FMA Consults On Class Exemption For Buy-Backs Of Quoted Debt Securities

Scoop13-06-2025
Press Release – Financial Markets Authority
If granted, the exemption would allow listed issuers to buy back their own quoted debt securities off-market, without needing to prepare certain information in a disclosure document or adhere to certain timing requirements.
The Financial Markets Authority (FMA) – Te Mana Tātai Hokohoko – is seeking feedback on a proposed class exemption for listed issuers from certain unsolicited offer regulations for buy-backs of their own quoted debt securities.
FMA Executive Director, Evaluation and Oversight Liam Mason said: 'One of our key priorities is to support innovation and growth by removing unnecessary regulatory burden. This consultation responds to feedback from the market that this is an area where changes could be made to make it easier for firms while still ensuring appropriate investor protection.'
The purpose of the unsolicited offer regulations in the Financial Markets Conduct Act 2013 (FMC Act) is to provide a comprehensive and robust framework to protect against 'low-ball' unsolicited offers, as well as to allow the FMA, as the regulator, to take both a proactive and reactive approach to monitoring and enforcement.

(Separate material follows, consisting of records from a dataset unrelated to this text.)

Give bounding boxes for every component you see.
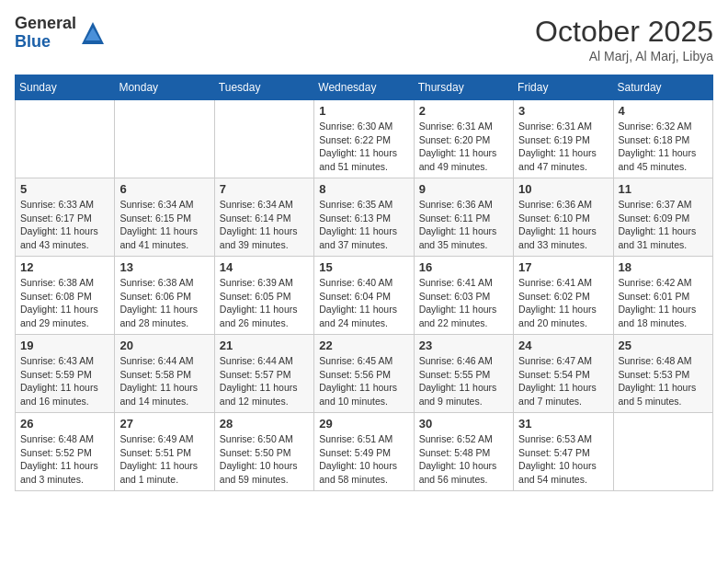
day-info: Sunrise: 6:48 AM Sunset: 5:52 PM Dayligh…	[20, 432, 109, 487]
calendar-cell: 19Sunrise: 6:43 AM Sunset: 5:59 PM Dayli…	[16, 335, 115, 413]
day-number: 25	[619, 339, 708, 352]
day-of-week-header: Tuesday	[214, 75, 313, 100]
calendar-cell: 11Sunrise: 6:37 AM Sunset: 6:09 PM Dayli…	[613, 178, 712, 257]
day-number: 5	[20, 182, 109, 196]
day-number: 11	[619, 182, 708, 196]
day-info: Sunrise: 6:31 AM Sunset: 6:20 PM Dayligh…	[419, 120, 508, 174]
day-info: Sunrise: 6:38 AM Sunset: 6:08 PM Dayligh…	[20, 276, 109, 330]
day-info: Sunrise: 6:48 AM Sunset: 5:53 PM Dayligh…	[619, 354, 708, 408]
calendar-cell: 13Sunrise: 6:38 AM Sunset: 6:06 PM Dayli…	[115, 257, 214, 335]
day-number: 21	[220, 339, 309, 352]
calendar-cell: 1Sunrise: 6:30 AM Sunset: 6:22 PM Daylig…	[314, 100, 414, 178]
day-number: 31	[518, 417, 608, 431]
day-number: 14	[220, 260, 309, 274]
calendar-cell	[115, 100, 214, 178]
calendar-cell: 26Sunrise: 6:48 AM Sunset: 5:52 PM Dayli…	[16, 413, 115, 491]
day-of-week-header: Thursday	[414, 75, 513, 100]
calendar-week-row: 19Sunrise: 6:43 AM Sunset: 5:59 PM Dayli…	[16, 335, 713, 413]
day-number: 7	[220, 182, 309, 196]
day-number: 13	[119, 260, 209, 274]
title-block: October 2025 Al Marj, Al Marj, Libya	[535, 15, 713, 63]
calendar-cell: 28Sunrise: 6:50 AM Sunset: 5:50 PM Dayli…	[214, 413, 313, 491]
calendar-cell	[214, 100, 313, 178]
calendar-cell: 10Sunrise: 6:36 AM Sunset: 6:10 PM Dayli…	[514, 178, 613, 257]
calendar-cell: 31Sunrise: 6:53 AM Sunset: 5:47 PM Dayli…	[514, 413, 613, 491]
calendar-cell: 24Sunrise: 6:47 AM Sunset: 5:54 PM Dayli…	[514, 335, 613, 413]
day-number: 15	[319, 260, 408, 274]
calendar-cell: 30Sunrise: 6:52 AM Sunset: 5:48 PM Dayli…	[414, 413, 513, 491]
day-number: 19	[20, 339, 109, 352]
day-number: 1	[319, 104, 408, 118]
day-info: Sunrise: 6:44 AM Sunset: 5:58 PM Dayligh…	[119, 354, 209, 408]
day-number: 9	[419, 182, 508, 196]
day-info: Sunrise: 6:34 AM Sunset: 6:14 PM Dayligh…	[220, 198, 309, 252]
calendar-week-row: 26Sunrise: 6:48 AM Sunset: 5:52 PM Dayli…	[16, 413, 713, 491]
location-text: Al Marj, Al Marj, Libya	[535, 49, 713, 63]
day-info: Sunrise: 6:42 AM Sunset: 6:01 PM Dayligh…	[619, 276, 708, 330]
day-info: Sunrise: 6:47 AM Sunset: 5:54 PM Dayligh…	[518, 354, 608, 408]
day-info: Sunrise: 6:39 AM Sunset: 6:05 PM Dayligh…	[220, 276, 309, 330]
day-number: 26	[20, 417, 109, 431]
day-info: Sunrise: 6:32 AM Sunset: 6:18 PM Dayligh…	[619, 120, 708, 174]
calendar-header-row: SundayMondayTuesdayWednesdayThursdayFrid…	[16, 75, 713, 100]
day-number: 16	[419, 260, 508, 274]
day-number: 29	[319, 417, 408, 431]
day-number: 12	[20, 260, 109, 274]
calendar-cell: 23Sunrise: 6:46 AM Sunset: 5:55 PM Dayli…	[414, 335, 513, 413]
day-info: Sunrise: 6:52 AM Sunset: 5:48 PM Dayligh…	[419, 432, 508, 487]
calendar-cell: 5Sunrise: 6:33 AM Sunset: 6:17 PM Daylig…	[16, 178, 115, 257]
calendar-cell: 25Sunrise: 6:48 AM Sunset: 5:53 PM Dayli…	[613, 335, 712, 413]
day-of-week-header: Saturday	[613, 75, 712, 100]
calendar-cell: 9Sunrise: 6:36 AM Sunset: 6:11 PM Daylig…	[414, 178, 513, 257]
calendar-cell: 4Sunrise: 6:32 AM Sunset: 6:18 PM Daylig…	[613, 100, 712, 178]
day-info: Sunrise: 6:33 AM Sunset: 6:17 PM Dayligh…	[20, 198, 109, 252]
calendar-cell: 17Sunrise: 6:41 AM Sunset: 6:02 PM Dayli…	[514, 257, 613, 335]
day-info: Sunrise: 6:50 AM Sunset: 5:50 PM Dayligh…	[220, 432, 309, 487]
day-info: Sunrise: 6:46 AM Sunset: 5:55 PM Dayligh…	[419, 354, 508, 408]
calendar-cell: 14Sunrise: 6:39 AM Sunset: 6:05 PM Dayli…	[214, 257, 313, 335]
day-info: Sunrise: 6:45 AM Sunset: 5:56 PM Dayligh…	[319, 354, 408, 408]
day-info: Sunrise: 6:38 AM Sunset: 6:06 PM Dayligh…	[119, 276, 209, 330]
day-number: 17	[518, 260, 608, 274]
day-number: 30	[419, 417, 508, 431]
day-info: Sunrise: 6:41 AM Sunset: 6:02 PM Dayligh…	[518, 276, 608, 330]
page-header: General Blue October 2025 Al Marj, Al Ma…	[15, 15, 713, 63]
day-number: 3	[518, 104, 608, 118]
day-info: Sunrise: 6:30 AM Sunset: 6:22 PM Dayligh…	[319, 120, 408, 174]
calendar-cell: 29Sunrise: 6:51 AM Sunset: 5:49 PM Dayli…	[314, 413, 414, 491]
logo: General Blue	[15, 15, 106, 52]
calendar-cell: 3Sunrise: 6:31 AM Sunset: 6:19 PM Daylig…	[514, 100, 613, 178]
month-title: October 2025	[535, 15, 713, 49]
calendar-cell: 2Sunrise: 6:31 AM Sunset: 6:20 PM Daylig…	[414, 100, 513, 178]
calendar-cell: 12Sunrise: 6:38 AM Sunset: 6:08 PM Dayli…	[16, 257, 115, 335]
calendar-cell	[16, 100, 115, 178]
day-number: 20	[119, 339, 209, 352]
day-info: Sunrise: 6:53 AM Sunset: 5:47 PM Dayligh…	[518, 432, 608, 487]
calendar-cell: 8Sunrise: 6:35 AM Sunset: 6:13 PM Daylig…	[314, 178, 414, 257]
calendar-cell: 27Sunrise: 6:49 AM Sunset: 5:51 PM Dayli…	[115, 413, 214, 491]
calendar-week-row: 5Sunrise: 6:33 AM Sunset: 6:17 PM Daylig…	[16, 178, 713, 257]
day-number: 6	[119, 182, 209, 196]
day-number: 10	[518, 182, 608, 196]
day-number: 23	[419, 339, 508, 352]
day-info: Sunrise: 6:43 AM Sunset: 5:59 PM Dayligh…	[20, 354, 109, 408]
day-of-week-header: Wednesday	[314, 75, 414, 100]
day-number: 27	[119, 417, 209, 431]
day-info: Sunrise: 6:36 AM Sunset: 6:11 PM Dayligh…	[419, 198, 508, 252]
day-info: Sunrise: 6:41 AM Sunset: 6:03 PM Dayligh…	[419, 276, 508, 330]
calendar-week-row: 1Sunrise: 6:30 AM Sunset: 6:22 PM Daylig…	[16, 100, 713, 178]
day-number: 22	[319, 339, 408, 352]
day-info: Sunrise: 6:35 AM Sunset: 6:13 PM Dayligh…	[319, 198, 408, 252]
logo-general-text: General	[15, 15, 76, 33]
day-info: Sunrise: 6:40 AM Sunset: 6:04 PM Dayligh…	[319, 276, 408, 330]
day-info: Sunrise: 6:34 AM Sunset: 6:15 PM Dayligh…	[119, 198, 209, 252]
day-number: 4	[619, 104, 708, 118]
day-number: 24	[518, 339, 608, 352]
day-number: 2	[419, 104, 508, 118]
day-info: Sunrise: 6:36 AM Sunset: 6:10 PM Dayligh…	[518, 198, 608, 252]
day-info: Sunrise: 6:31 AM Sunset: 6:19 PM Dayligh…	[518, 120, 608, 174]
calendar-cell	[613, 413, 712, 491]
calendar-cell: 20Sunrise: 6:44 AM Sunset: 5:58 PM Dayli…	[115, 335, 214, 413]
calendar-table: SundayMondayTuesdayWednesdayThursdayFrid…	[15, 75, 713, 491]
day-number: 18	[619, 260, 708, 274]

However, where an issuer is seeking to buy back its own quoted debt securities, the regulations' prescriptive disclosure and timing requirements may limit the flexibility of issuers to manage their debt efficiently.
If granted, the exemption would allow listed issuers to buy back their own quoted debt securities off-market, without needing to prepare certain information in a disclosure document or adhere to certain timing requirements. The exemption would be subject to conditions that the issuer must make available information about the offer to buy back the debt securities.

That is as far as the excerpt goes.